_WHAT TO WORK ON:_
Where in the entries below does "البيانات" appear? Copy every line that has it.

* * * *

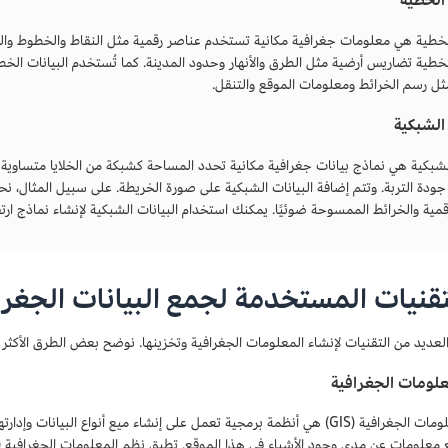
الخطية هي معلومات جغرافية مكانية تستخدم عناصر رقمية مثل النقاط والخطوط والمض
الخطية تضاريس أرضية مثل الطرق والأنهار وحدود المدينة. كما تُستخدم البيانات ال
مثل رسم الخرائط ومعلومات الموقع والتنقل.
 الشبكية
الشبكية هي نماذج بيانات جغرافية مكانية تحدد المساحة كشبكة من الخلايا متساوية
و جودة التربة. وتتم إضافة البيانات الشبكية على صورة الخريطة. على سبيل المثال، 
رقمية والخرائط الممسوحة ضوئيًا. يمكنك استخدام البيانات الشبكية لإنشاء نماذج ارت
تقنيات المستخدمة لجمع البيانات الجغراف
لعديد من التقنيات لإنشاء المعلومات الجغرافية وتخزينها. نوضح بعض الطرق الأكثر ش
علومات الجغرافية
نظم المعلومات الجغرافية (GIS) هي أنظمة برمجية تعمل على إنشاء ميع أنواع ا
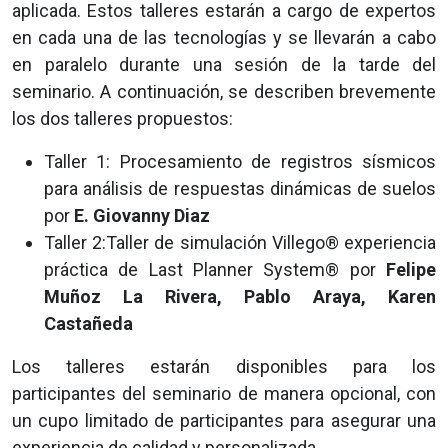
aplicada. Estos talleres estarán a cargo de expertos
en cada una de las tecnologías y se llevarán a cabo
en paralelo durante una sesión de la tarde del
seminario. A continuación, se describen brevemente
los dos talleres propuestos:
Taller 1: Procesamiento de registros sísmicos
para análisis de respuestas dinámicas de suelos
por
E. Giovanny Diaz
Taller 2:Taller de simulación Villego® experiencia
práctica de Last Planner System® por
Felipe
Muñoz La Rivera, Pablo Araya, Karen
Castañeda
Los talleres estarán disponibles para los
participantes del seminario de manera opcional, con
un cupo limitado de participantes para asegurar una
experiencia de calidad y personalizada.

* * * *

_SOLUTION TO THE PROBLEM:_
الخطية تضاريس أرضية مثل الطرق والأنهار وحدود المدينة. كما تُستخدم البيانات ال
و جودة التربة. وتتم إضافة البيانات الشبكية على صورة الخريطة. على سبيل المثال، 
رقمية والخرائط الممسوحة ضوئيًا. يمكنك استخدام البيانات الشبكية لإنشاء نماذج ارت
تقنيات المستخدمة لجمع البيانات الجغراف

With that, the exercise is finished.